Exercise aim: Find each line in the records below that contains the word "Dental", and copy it out.
# # #
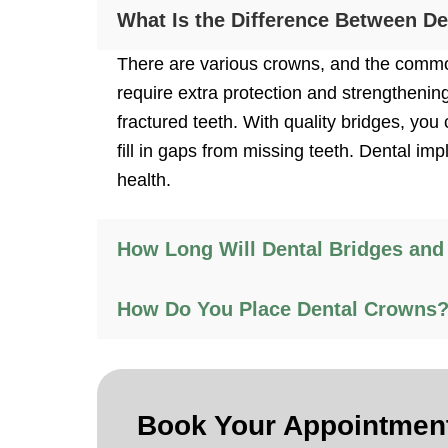
What Is the Difference Between D
There are various crowns, and the common
require extra protection and strengthenin
fractured teeth. With quality bridges, y
fill in gaps from missing teeth. Dental im
health.
How Long Will Dental Bridges and
How Do You Place Dental Crowns
Book Your
Appointmen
# # #
Exercise output:
fill in gaps from missing teeth. Dental im
How Long Will Dental Bridges and
How Do You Place Dental Crowns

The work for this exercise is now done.